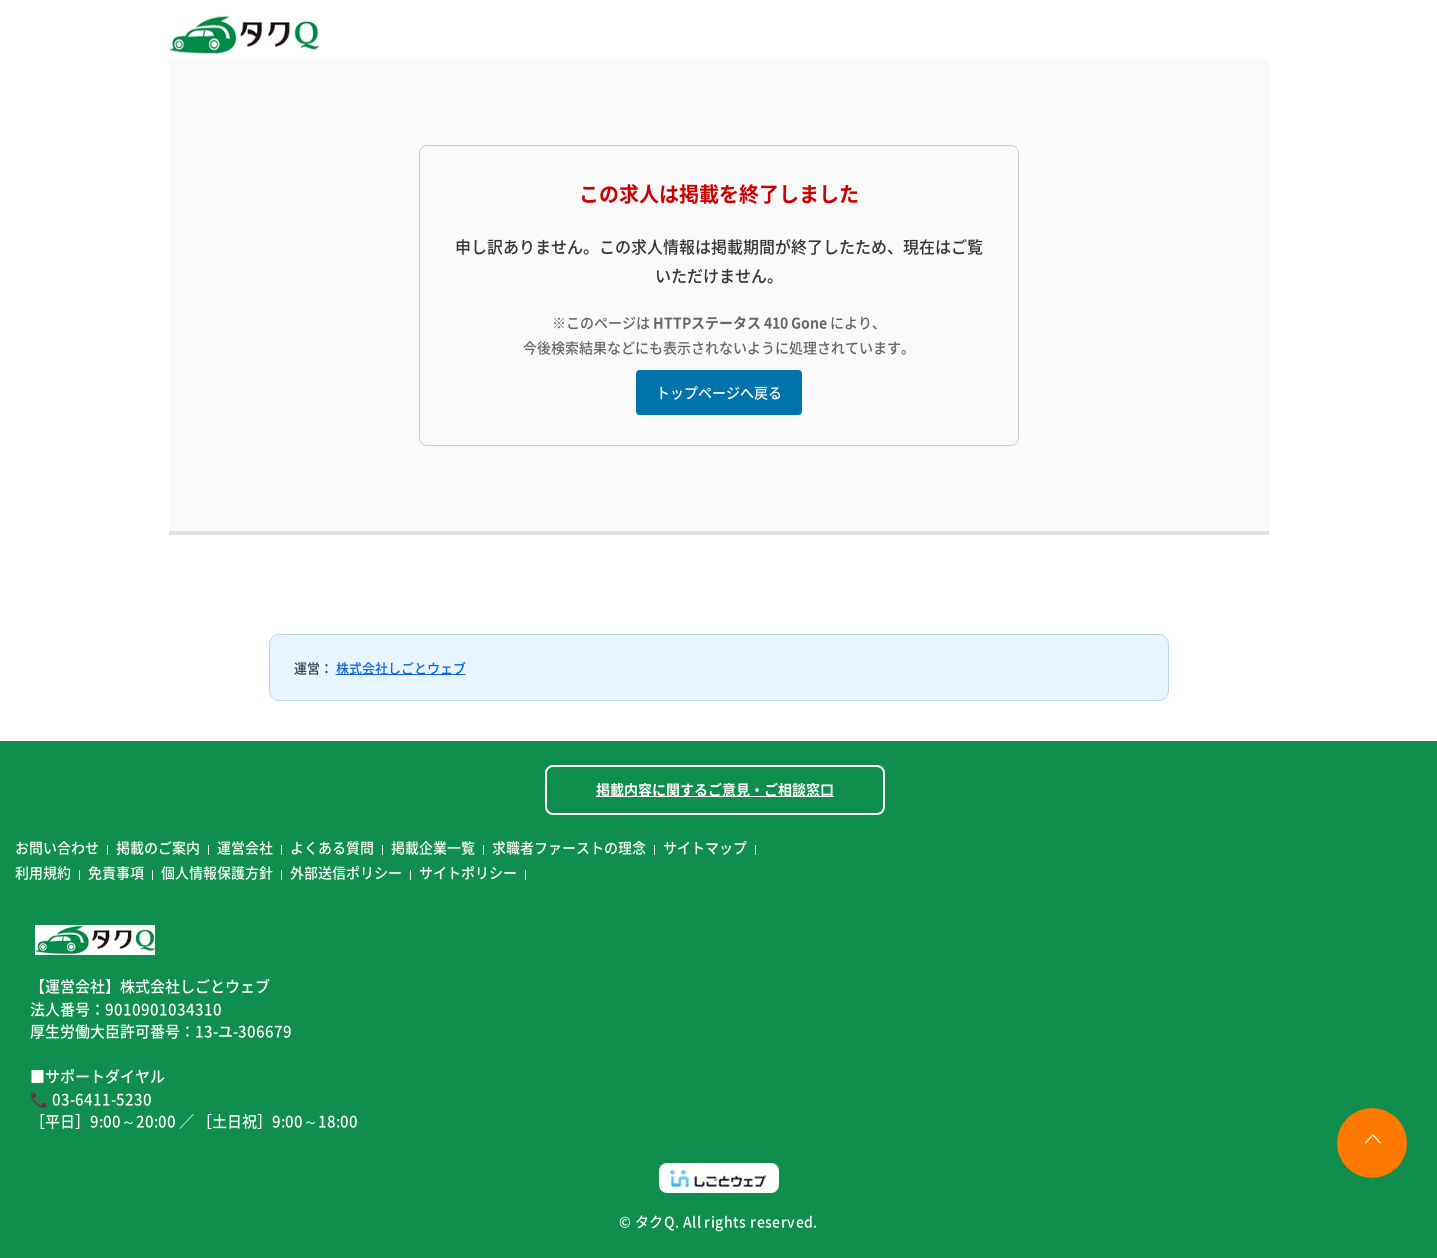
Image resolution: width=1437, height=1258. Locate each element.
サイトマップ (705, 847)
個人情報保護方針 (217, 872)
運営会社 (245, 847)
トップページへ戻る (719, 392)
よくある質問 (332, 847)
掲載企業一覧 (433, 847)
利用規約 (43, 872)
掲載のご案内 (158, 847)
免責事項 (116, 872)
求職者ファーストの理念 (569, 847)
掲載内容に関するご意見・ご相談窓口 (715, 789)
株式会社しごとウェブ (401, 667)
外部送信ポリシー (346, 872)
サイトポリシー (468, 872)
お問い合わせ (57, 847)
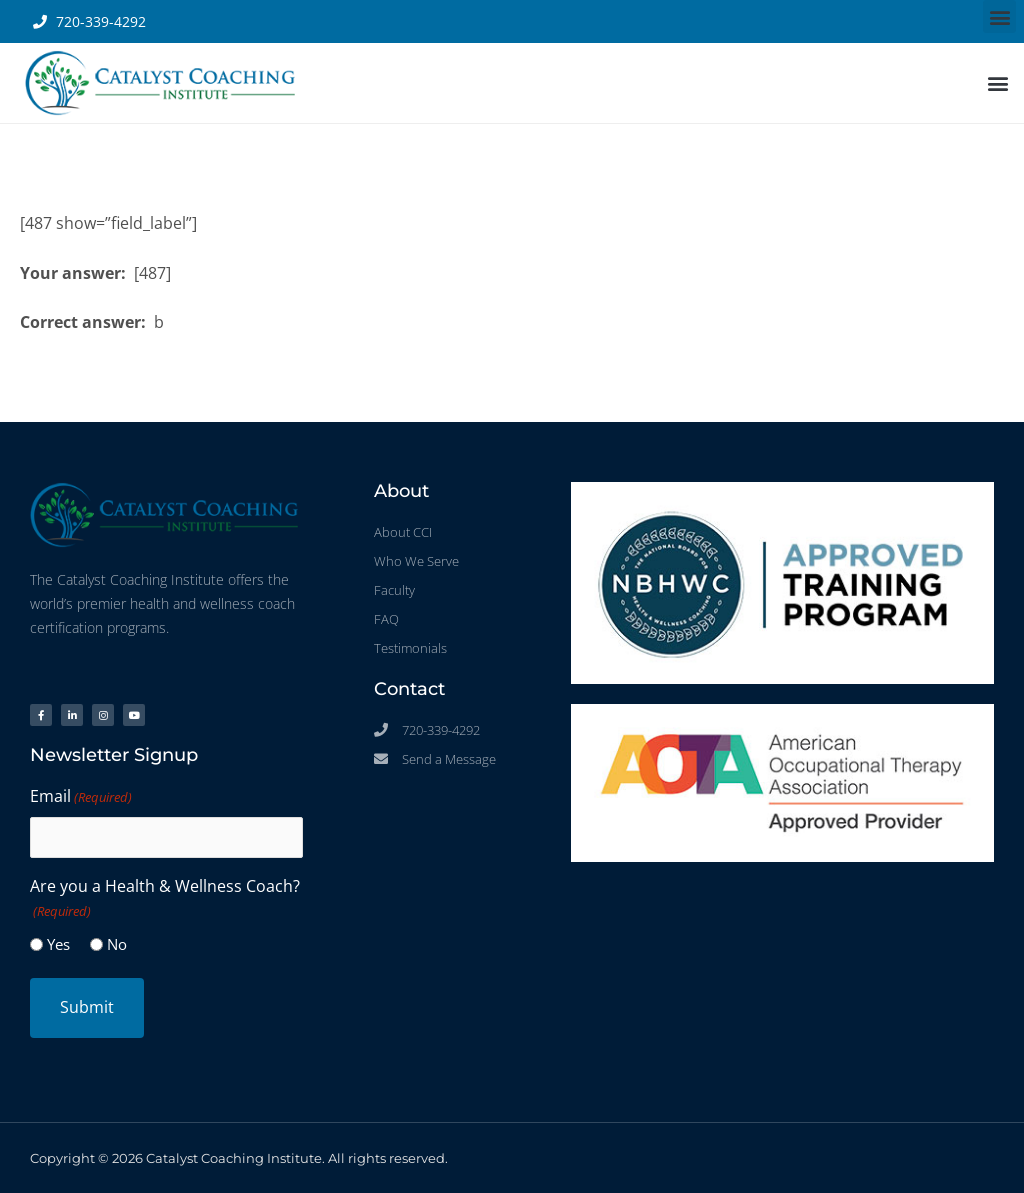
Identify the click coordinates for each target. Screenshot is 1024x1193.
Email (81, 797)
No (117, 944)
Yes (58, 944)
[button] (999, 16)
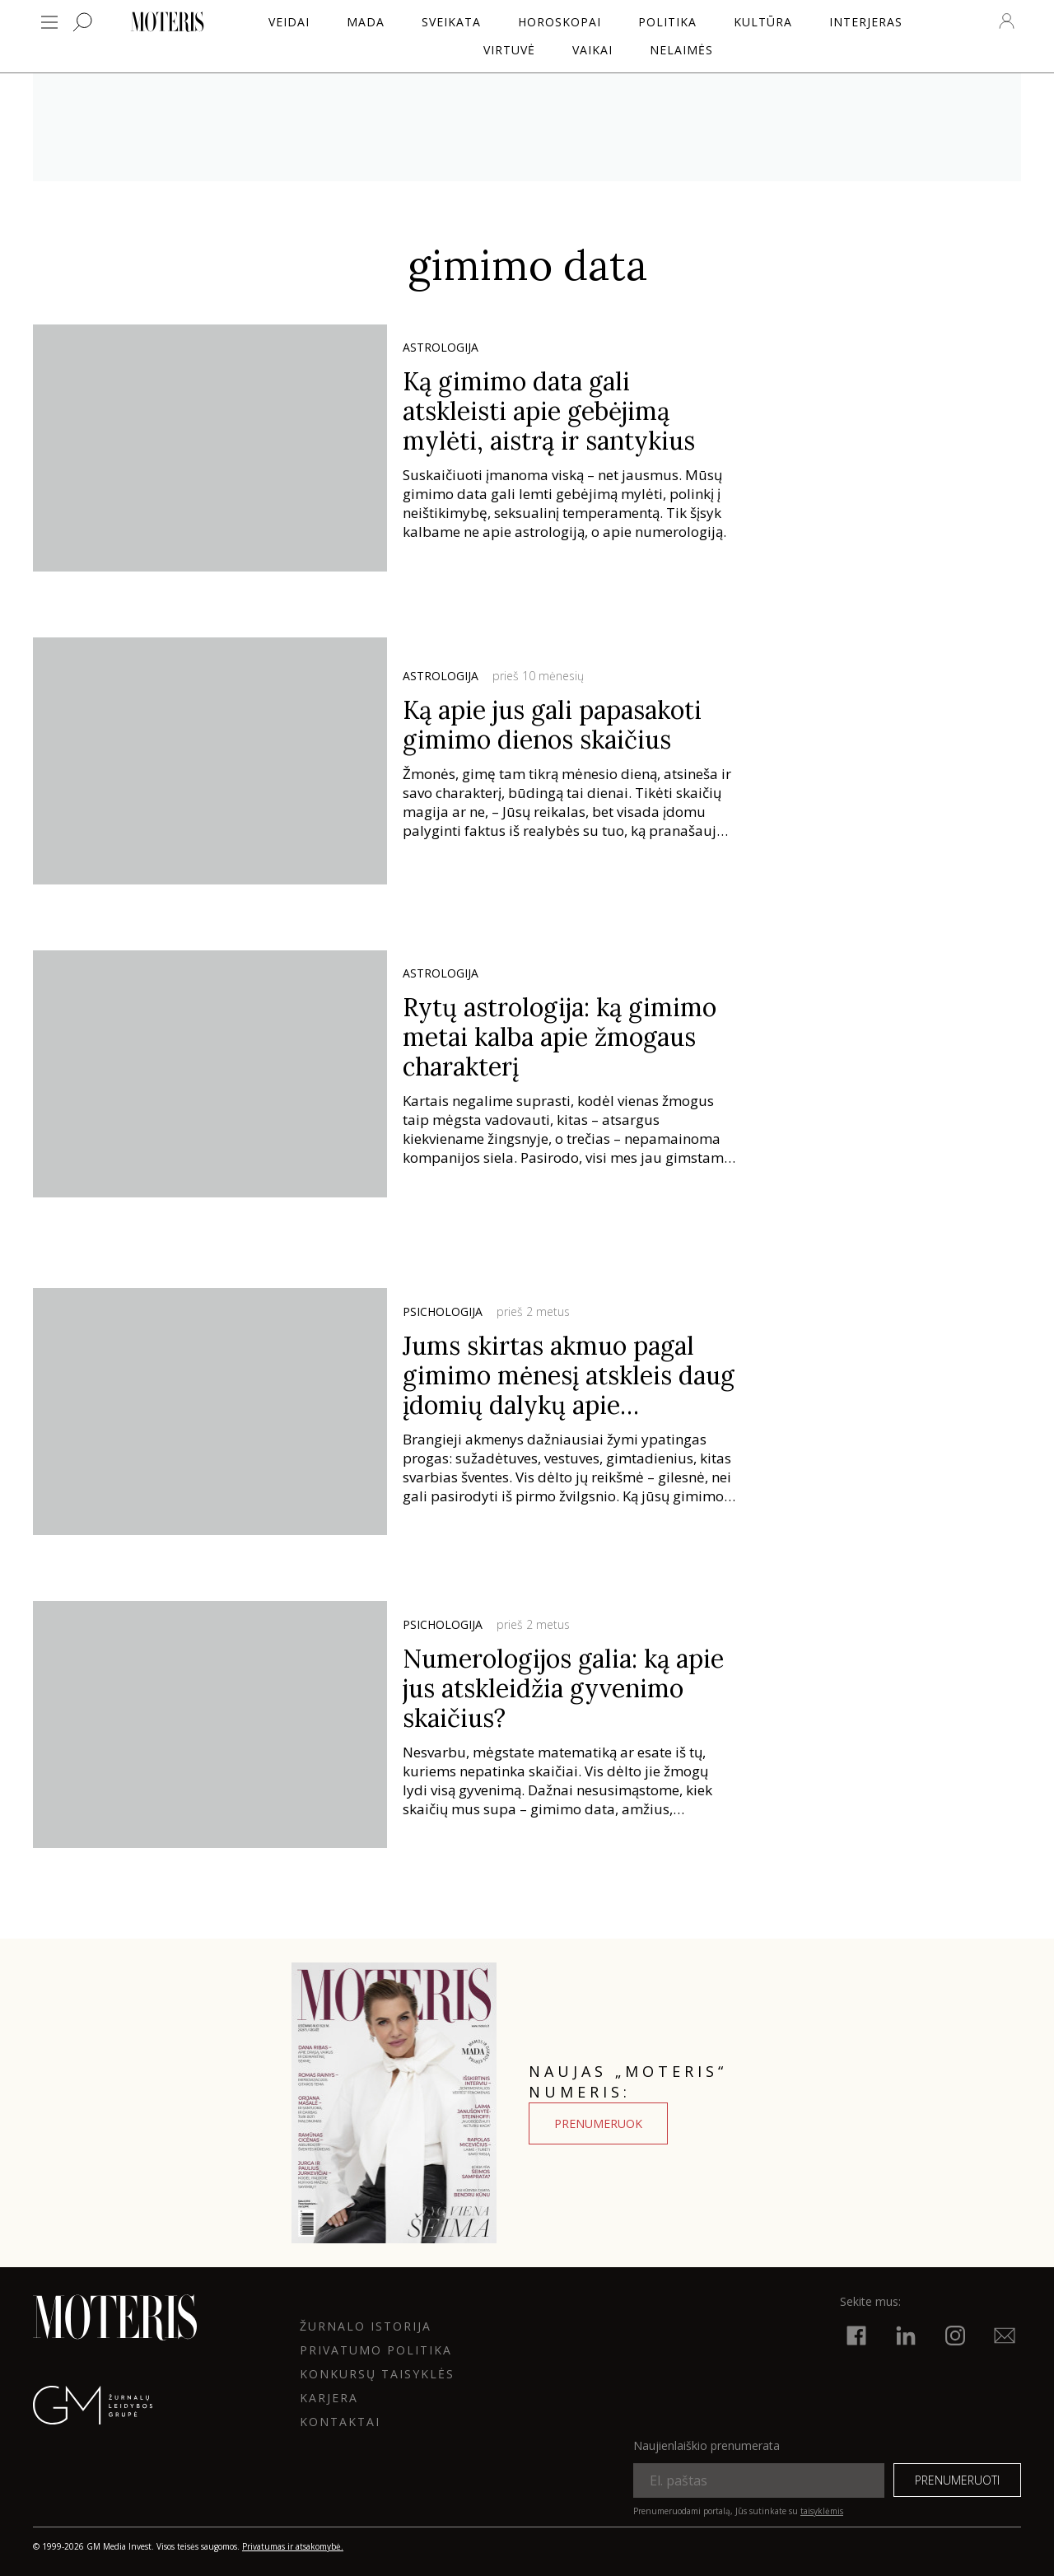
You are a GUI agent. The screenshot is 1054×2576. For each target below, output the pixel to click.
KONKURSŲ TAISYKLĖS (377, 2374)
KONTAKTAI (340, 2421)
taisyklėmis (821, 2511)
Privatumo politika (376, 2350)
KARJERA (329, 2398)
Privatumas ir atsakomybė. (292, 2546)
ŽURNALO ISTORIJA (365, 2326)
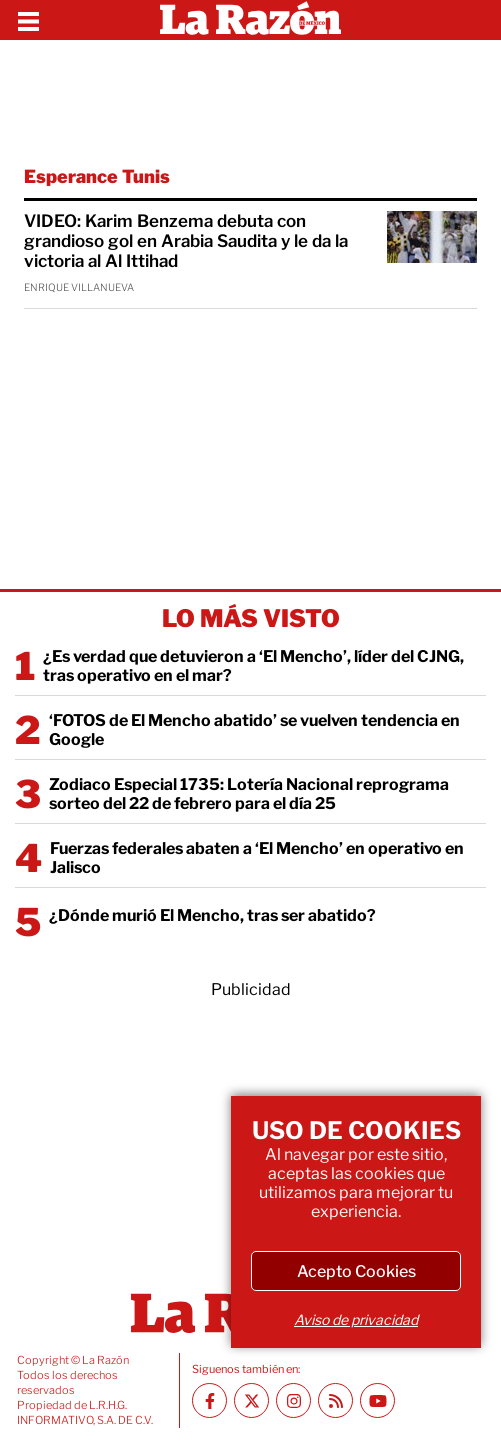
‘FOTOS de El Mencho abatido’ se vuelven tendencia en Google (254, 730)
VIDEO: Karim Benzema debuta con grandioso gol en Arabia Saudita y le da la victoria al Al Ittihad (186, 241)
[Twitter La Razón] (251, 1400)
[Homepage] (250, 20)
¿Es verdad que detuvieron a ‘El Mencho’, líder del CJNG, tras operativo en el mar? (253, 666)
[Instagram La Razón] (293, 1400)
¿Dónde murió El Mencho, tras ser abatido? (212, 915)
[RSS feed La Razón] (335, 1400)
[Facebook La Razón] (209, 1400)
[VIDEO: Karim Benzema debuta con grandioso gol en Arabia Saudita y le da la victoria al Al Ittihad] (432, 237)
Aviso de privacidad (356, 1319)
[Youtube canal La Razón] (377, 1400)
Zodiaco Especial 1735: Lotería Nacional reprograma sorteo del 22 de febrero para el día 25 (249, 794)
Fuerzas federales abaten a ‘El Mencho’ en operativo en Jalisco (257, 858)
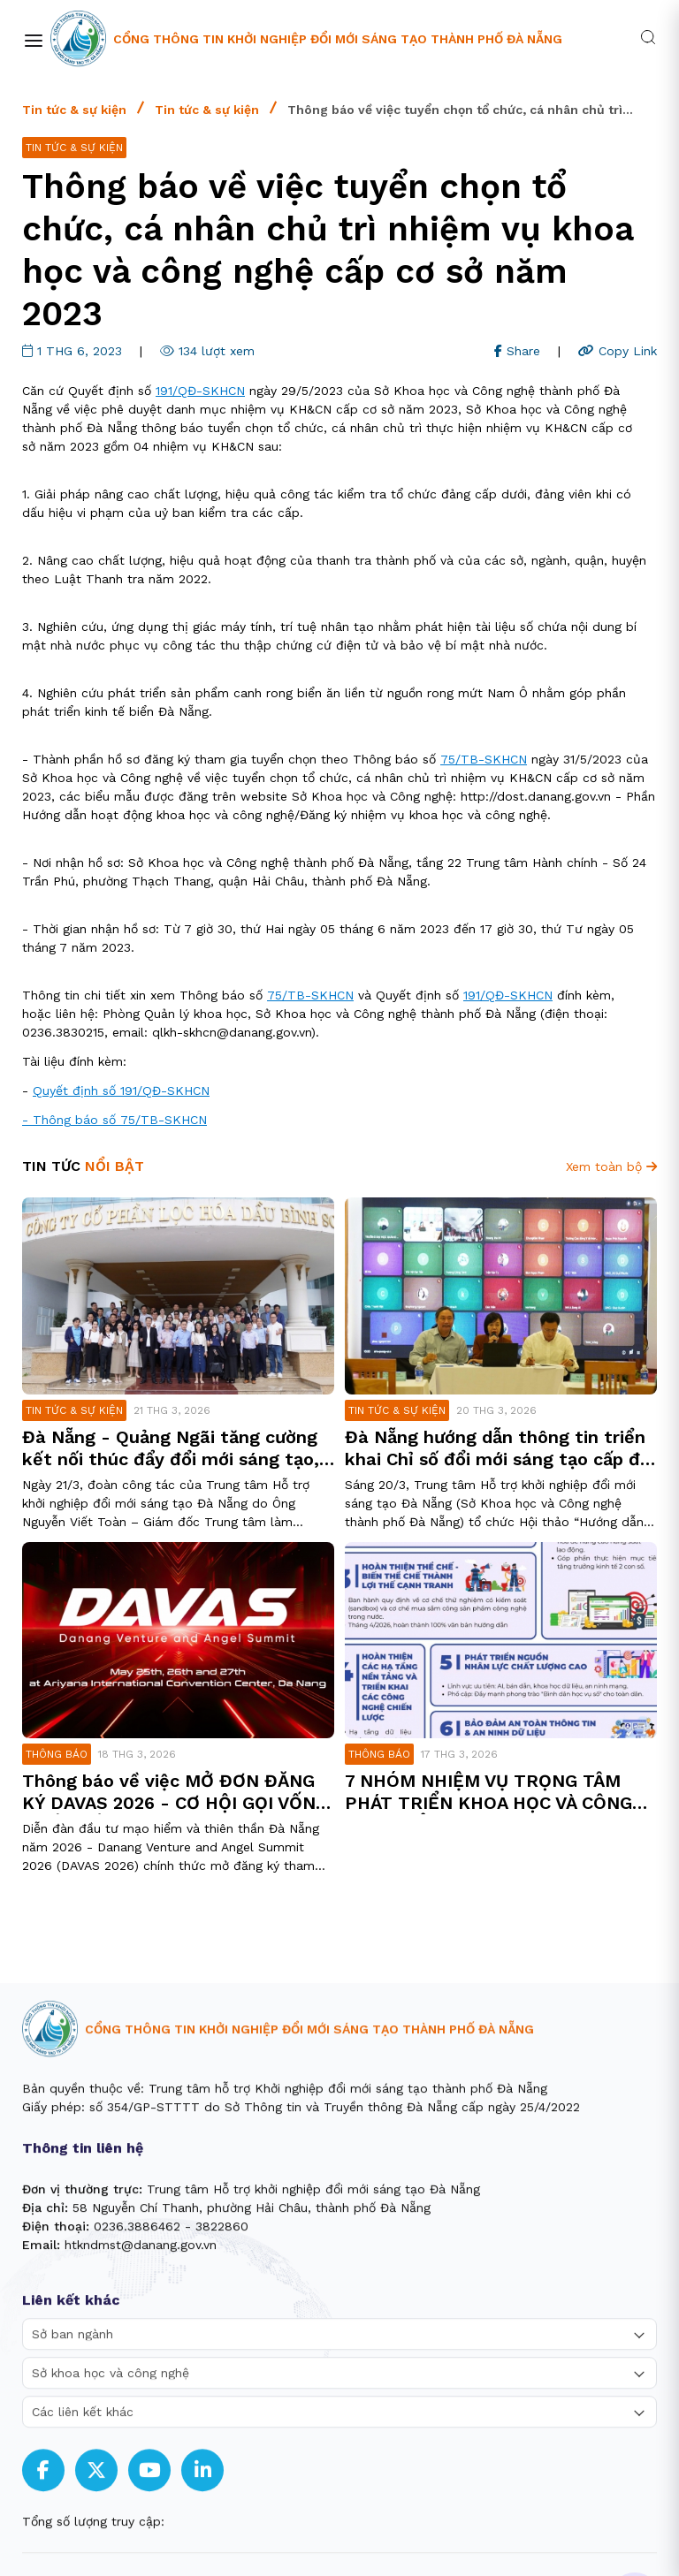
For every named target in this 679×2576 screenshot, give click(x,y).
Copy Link (617, 351)
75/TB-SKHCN (483, 759)
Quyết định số (76, 1090)
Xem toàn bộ (611, 1166)
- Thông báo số (71, 1120)
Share (517, 351)
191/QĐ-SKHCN (200, 391)
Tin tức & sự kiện (74, 110)
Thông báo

========================================================================

◆ YOUR GOAL ◆
Will you restate every entry word for word and omit the images?

◆ RESPONSE ◆
Image resolution: width=1437, height=1258. Locate each element.
サイトマップ (705, 847)
個人情報保護方針 (217, 872)
運営会社 (245, 847)
トップページへ戻る (719, 392)
よくある質問 (332, 847)
掲載企業一覧 (433, 847)
利用規約 (43, 872)
掲載のご案内 (158, 847)
免責事項 (116, 872)
求職者ファーストの理念 (569, 847)
掲載内容に関するご意見・ご相談窓口 (715, 789)
株式会社しごとウェブ (401, 667)
外部送信ポリシー (346, 872)
サイトポリシー (468, 872)
お問い合わせ (57, 847)
Identify the click coordinates for each target. Screenshot is 1024x1193.
Email (81, 797)
No (117, 944)
Yes (58, 944)
[button] (999, 16)
You are a GUI agent. The screenshot is 1054×2576. For each target below, output the pixel to click.
KONKURSŲ TAISYKLĖS (377, 2374)
KONTAKTAI (340, 2421)
taisyklėmis (821, 2511)
Privatumo politika (376, 2350)
KARJERA (329, 2398)
Privatumas ir atsakomybė. (292, 2546)
ŽURNALO ISTORIJA (365, 2326)
‘FOTOS de El Mencho abatido’ se vuelven tendencia en Google (254, 730)
VIDEO: Karim Benzema debuta con grandioso gol en Arabia Saudita y le da la victoria al Al Ittihad (186, 241)
[Twitter La Razón] (251, 1400)
[Homepage] (250, 20)
¿Es verdad que detuvieron a ‘El Mencho’, líder del CJNG, tras operativo en el mar? (253, 666)
[Instagram La Razón] (293, 1400)
¿Dónde murió El Mencho, tras ser abatido? (212, 915)
[RSS feed La Razón] (335, 1400)
[Facebook La Razón] (209, 1400)
[VIDEO: Karim Benzema debuta con grandioso gol en Arabia Saudita y le da la victoria al Al Ittihad] (432, 237)
Aviso de privacidad (356, 1319)
[Youtube canal La Razón] (377, 1400)
Zodiaco Especial 1735: Lotería Nacional reprograma sorteo del 22 de febrero para el día 25 (249, 794)
Fuerzas federales abaten a ‘El Mencho’ en operativo en Jalisco (257, 858)
For every named target in this 679×2576 screenshot, give click(x,y).
Copy Link (617, 351)
75/TB-SKHCN (483, 759)
Quyết định số (76, 1090)
Xem toàn bộ (611, 1166)
- Thông báo số (71, 1120)
Share (517, 351)
191/QĐ-SKHCN (200, 391)
Tin tức & sự kiện (74, 110)
Thông báo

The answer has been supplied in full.